Segment Start: AVAILABLE DATA

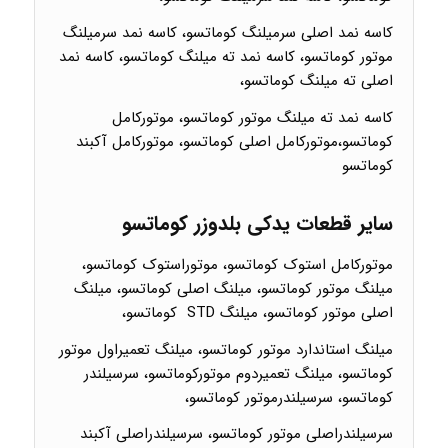
کاسه نمد اصلی سرمیلنگ کوماتسو، کاسه نمد سرمیلنگ
موتور کوماتسو، کاسه نمد ته میلنگ کوماتسو، کاسه نمد
اصلی ته میلنگ کوماتسو،
کاسه نمد ته میلنگ موتور کوماتسو، موتورکامل
کوماتسو،موتورکامل اصلی کوماتسو، موتورکامل آکبند
کوماتسو
سایر قطعات یدکی بلدوزر کوماتسو
موتورکامل استوک کوماتسو، موتوراستوک کوماتسو،
میلنگ موتور کوماتسو، میلنگ اصلی کوماتسو، میلنگ
اصلی موتور کوماتسو، میلنگ STD کوماتسو،
میلنگ استاندارد موتور کوماتسو، میلنگ تعمیراول موتور
کوماتسو، میلنگ تعمیردوم موتورکوماتسو، سرسیلندر
کوماتسو، سرسیلندرموتور کوماتسو،
سرسیلندراصلی موتور کوماتسو، سرسیلندراصلی آکبند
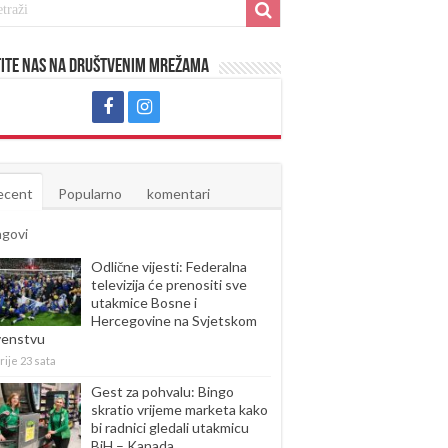
ite nas na društvenim mrežama
ecent
Popularno
komentari
agovi
Odlične vijesti: Federalna
televizija će prenositi sve
utakmice Bosne i
Hercegovine na Svjetskom
venstvu
rije 23 sata
Gest za pohvalu: Bingo
skratio vrijeme marketa kako
bi radnici gledali utakmicu
BiH – Kanada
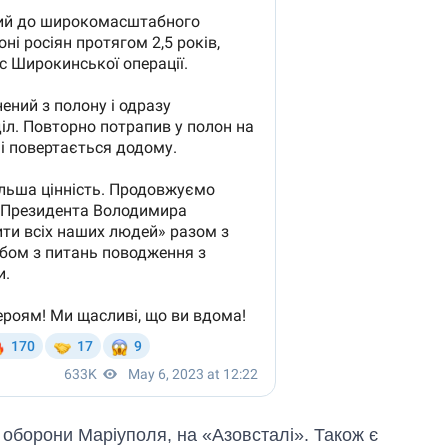
с оборони Маріуполя, на «Азовсталі». Також є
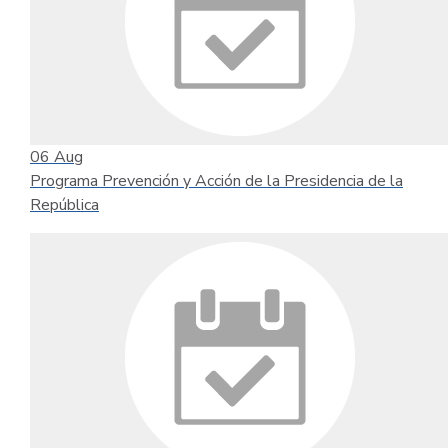
06
Aug
Programa Prevención y Acción de la Presidencia de la
República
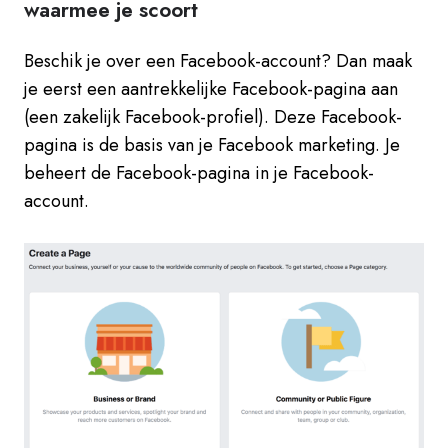
waarmee je scoort
Beschik je over een Facebook-account? Dan maak
je eerst een aantrekkelijke Facebook-pagina aan
(een zakelijk Facebook-profiel). Deze Facebook-
pagina is de basis van je Facebook marketing. Je
beheert de Facebook-pagina in je Facebook-
account.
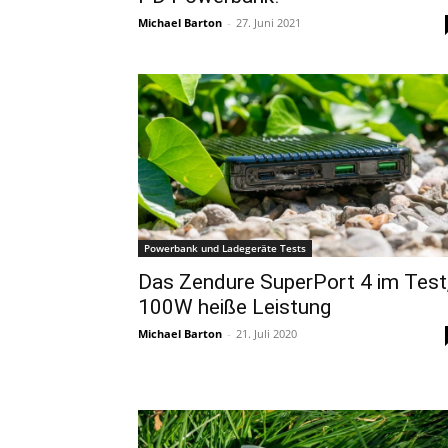
Michael Barton
-
27. Juni 2021
Powerbank und Ladegeräte Tests
Das Zendure SuperPort 4 im Test
100W heiße Leistung
Michael Barton
-
21. Juli 2020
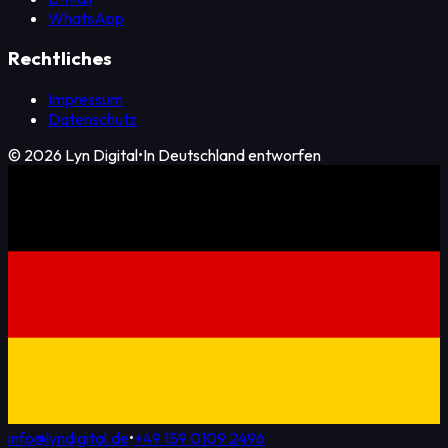
WhatsApp
Rechtliches
Impressum
Datenschutz
©
2026
Lyn Digital
•
In Deutschland entworfen
info@lyndigital.de
•
+49 159 0109 2496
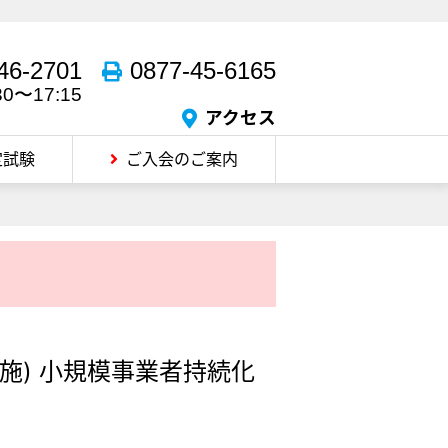
46-2701
0877-45-6165
30〜17:15
アクセス
定試験
ご入会のご案内
実施) 小規模事業者持続化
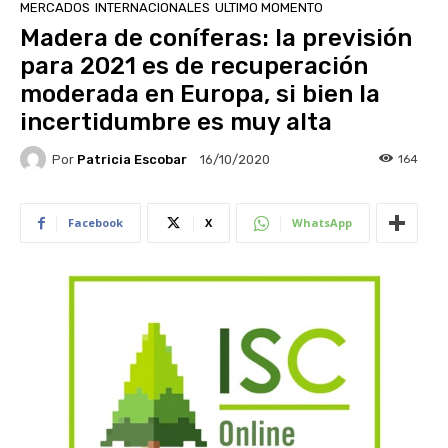
MERCADOS
INTERNACIONALES
ULTIMO MOMENTO
Madera de coníferas: la previsión
para 2021 es de recuperación
moderada en Europa, si bien la
incertidumbre es muy alta
Por
Patricia Escobar
164
16/10/2020
Facebook
X
WhatsApp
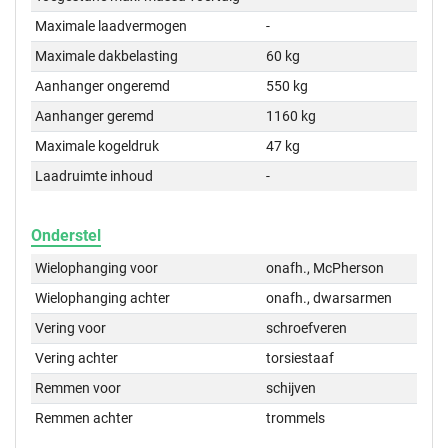
Maximale laadvermogen
-
Maximale dakbelasting
60 kg
Aanhanger ongeremd
550 kg
Aanhanger geremd
1160 kg
Maximale kogeldruk
47 kg
Laadruimte inhoud
-
Onderstel
Wielophanging voor
onafh., McPherson
Wielophanging achter
onafh., dwarsarmen
Vering voor
schroefveren
Vering achter
torsiestaaf
Remmen voor
schijven
Remmen achter
trommels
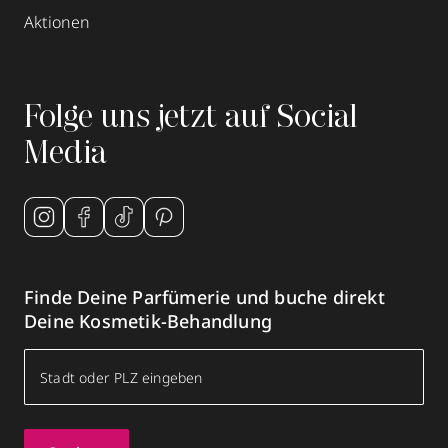
Aktionen
Folge uns jetzt auf Social
Media
Finde Deine Parfümerie und buche direkt
Deine Kosmetik-Behandlung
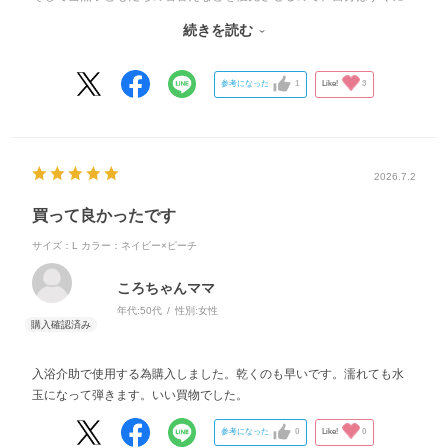
着替えたくても、そうもいかない状況。
続きを読む
少しでも快適に過ごせないか何年も試行錯誤し、あれこれ探してい
た、この数年。先日こちらの商品が目につきました。入浴介助用であ
れば暑くなってからの外遊び用に良いのでは？と試しに購入！
参考になった
1
Like!
3
今日のお出かけ先は海だったので早速着用して仕事に臨みました。
日差しが照りつけ、汗だく砂まみれ、ぬれた子どもを抱っこしたりも
しましたが…なんと！このウェアはカラッカラ！さらっさら！
2026.7.2
風も涼やかに通り抜ける感じがして、とっても快適でした！
このウェアを相棒に夏の保育を乗り切ります！
買って良かったです
サイズ：L
カラー：ネイビー×ピーチ
ころちゃんママ
年代:
50代
性別:
女性
入浴介助で使用する為購入しました。乾くのも早いです。濡れても水
玉になって弾きます。いい買物でした。
参考になった
0
Like!
0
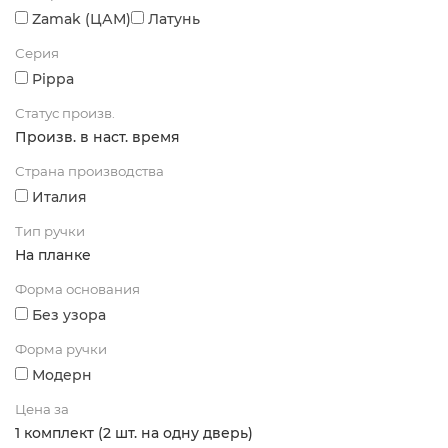
Zamak (ЦАМ)
Латунь
Серия
Pippa
Статус произв.
Произв. в наст. время
Страна производства
Италия
Тип ручки
На планке
Форма основания
Без узора
Форма ручки
Модерн
Цена за
1 комплект (2 шт. на одну дверь)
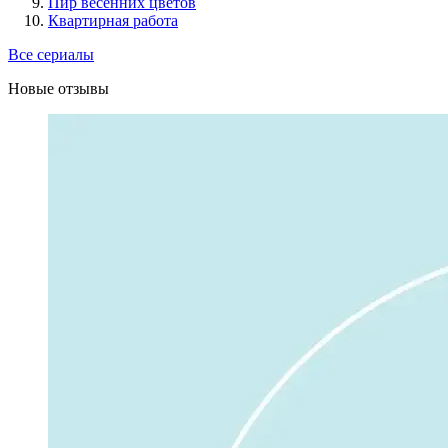
Пир весенних цветов
Квартирная работа
Все сериалы
Новые отзывы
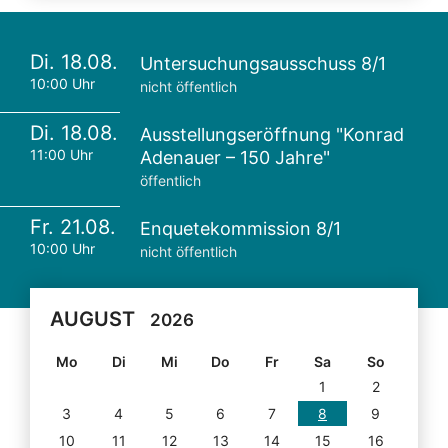
Di. 18.08.
Untersuchungsausschuss 8/1
10:00 Uhr
nicht öffentlich
Di. 18.08.
Ausstellungseröffnung "Konrad
11:00 Uhr
Adenauer – 150 Jahre"
öffentlich
Fr. 21.08.
Enquetekommission 8/1
10:00 Uhr
nicht öffentlich
AUGUST
2026
Mo
Di
Mi
Do
Fr
Sa
So
1
2
3
4
5
6
7
8
9
10
11
12
13
14
15
16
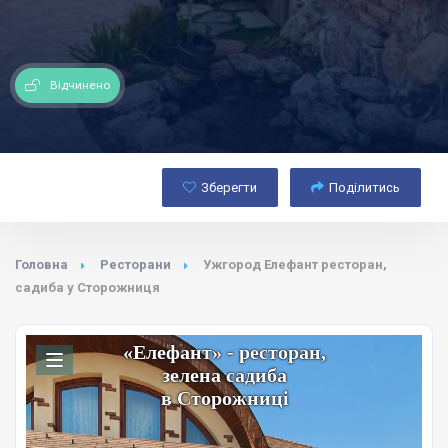
Відчинено
Зберегти
Поділитись
Головна
Ресторани
Ужгород Елефант ресторан,
садиба у Сторожниця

Segment End: AVAILABLE DATA

The answer must restate every entry word for word, with the pictures left out.

کاسه نمد اصلی سرمیلنگ کوماتسو، کاسه نمد سرمیلنگ
موتور کوماتسو، کاسه نمد ته میلنگ کوماتسو، کاسه نمد
اصلی ته میلنگ کوماتسو،
کاسه نمد ته میلنگ موتور کوماتسو، موتورکامل
کوماتسو،موتورکامل اصلی کوماتسو، موتورکامل آکبند
کوماتسو
سایر قطعات یدکی بلدوزر کوماتسو
موتورکامل استوک کوماتسو، موتوراستوک کوماتسو،
میلنگ موتور کوماتسو، میلنگ اصلی کوماتسو، میلنگ
اصلی موتور کوماتسو، میلنگ STD کوماتسو،
میلنگ استاندارد موتور کوماتسو، میلنگ تعمیراول موتور
کوماتسو، میلنگ تعمیردوم موتورکوماتسو، سرسیلندر
کوماتسو، سرسیلندرموتور کوماتسو،
سرسیلندراصلی موتور کوماتسو، سرسیلندراصلی آکبند
ite nas na društvenim mrežama
ecent
Popularno
komentari
agovi
Odlične vijesti: Federalna
televizija će prenositi sve
utakmice Bosne i
Hercegovine na Svjetskom
venstvu
rije 23 sata
Gest za pohvalu: Bingo
skratio vrijeme marketa kako
bi radnici gledali utakmicu
BiH – Kanada
с оборони Маріуполя, на «Азовсталі». Також є
06
Aug
Programa Prevención y Acción de la Presidencia de la
República
waarmee je scoort
Beschik je over een Facebook-account? Dan maak
je eerst een aantrekkelijke Facebook-pagina aan
(een zakelijk Facebook-profiel). Deze Facebook-
pagina is de basis van je Facebook marketing. Je
beheert de Facebook-pagina in je Facebook-
account.
Michael Barton
-
27. Juni 2021
Powerbank und Ladegeräte Tests
Das Zendure SuperPort 4 im Test
100W heiße Leistung
Michael Barton
-
21. Juli 2020
WhatsApp
Rechtliches
Impressum
Datenschutz
©
2026
Lyn Digital
•
In Deutschland entworfen
info@lyndigital.de
•
+49 159 0109 2496
46-2701
0877-45-6165
30〜17:15
アクセス
定試験
ご入会のご案内
実施) 小規模事業者持続化
MERCADOS
INTERNACIONALES
ULTIMO MOMENTO
Madera de coníferas: la previsión
para 2021 es de recuperación
moderada en Europa, si bien la
incertidumbre es muy alta
Por
Patricia Escobar
164
16/10/2020
Facebook
X
WhatsApp
Maximale laadvermogen
-
Maximale dakbelasting
60 kg
Aanhanger ongeremd
550 kg
Aanhanger geremd
1160 kg
Maximale kogeldruk
47 kg
Laadruimte inhoud
-
Onderstel
Wielophanging voor
onafh., McPherson
Wielophanging achter
onafh., dwarsarmen
Vering voor
schroefveren
Vering achter
torsiestaaf
Remmen voor
schijven
Remmen achter
trommels
Aktionen
Folge uns jetzt auf Social
Media
Finde Deine Parfümerie und buche direkt
Deine Kosmetik-Behandlung
着替えたくても、そうもいかない状況。
続きを読む
少しでも快適に過ごせないか何年も試行錯誤し、あれこれ探してい
た、この数年。先日こちらの商品が目につきました。入浴介助用であ
れば暑くなってからの外遊び用に良いのでは？と試しに購入！
参考になった
1
Like!
3
今日のお出かけ先は海だったので早速着用して仕事に臨みました。
日差しが照りつけ、汗だく砂まみれ、ぬれた子どもを抱っこしたりも
しましたが…なんと！このウェアはカラッカラ！さらっさら！
2026.7.2
風も涼やかに通り抜ける感じがして、とっても快適でした！
このウェアを相棒に夏の保育を乗り切ります！
買って良かったです
サイズ：L
カラー：ネイビー×ピーチ
ころちゃんママ
年代:
50代
性別:
女性
入浴介助で使用する為購入しました。乾くのも早いです。濡れても水
玉になって弾きます。いい買物でした。
参考になった
0
Like!
0
Zamak (ЦАМ)
Латунь
Серия
Pippa
Статус произв.
Произв. в наст. время
Страна производства
Италия
Тип ручки
На планке
Форма основания
Без узора
Форма ручки
Модерн
Цена за
1 комплект (2 шт. на одну дверь)
Пир весенних цветов
Квартирная работа
Все сериалы
Новые отзывы
Di. 18.08.
Untersuchungsausschuss 8/1
10:00 Uhr
nicht öffentlich
Di. 18.08.
Ausstellungseröffnung "Konrad
11:00 Uhr
Adenauer – 150 Jahre"
öffentlich
Fr. 21.08.
Enquetekommission 8/1
10:00 Uhr
nicht öffentlich
AUGUST
2026
Mo
Di
Mi
Do
Fr
Sa
So
1
2
3
4
5
6
7
8
9
10
11
12
13
14
15
16
Відчинено
Зберегти
Поділитись
Головна
Ресторани
Ужгород Елефант ресторан,
садиба у Сторожниця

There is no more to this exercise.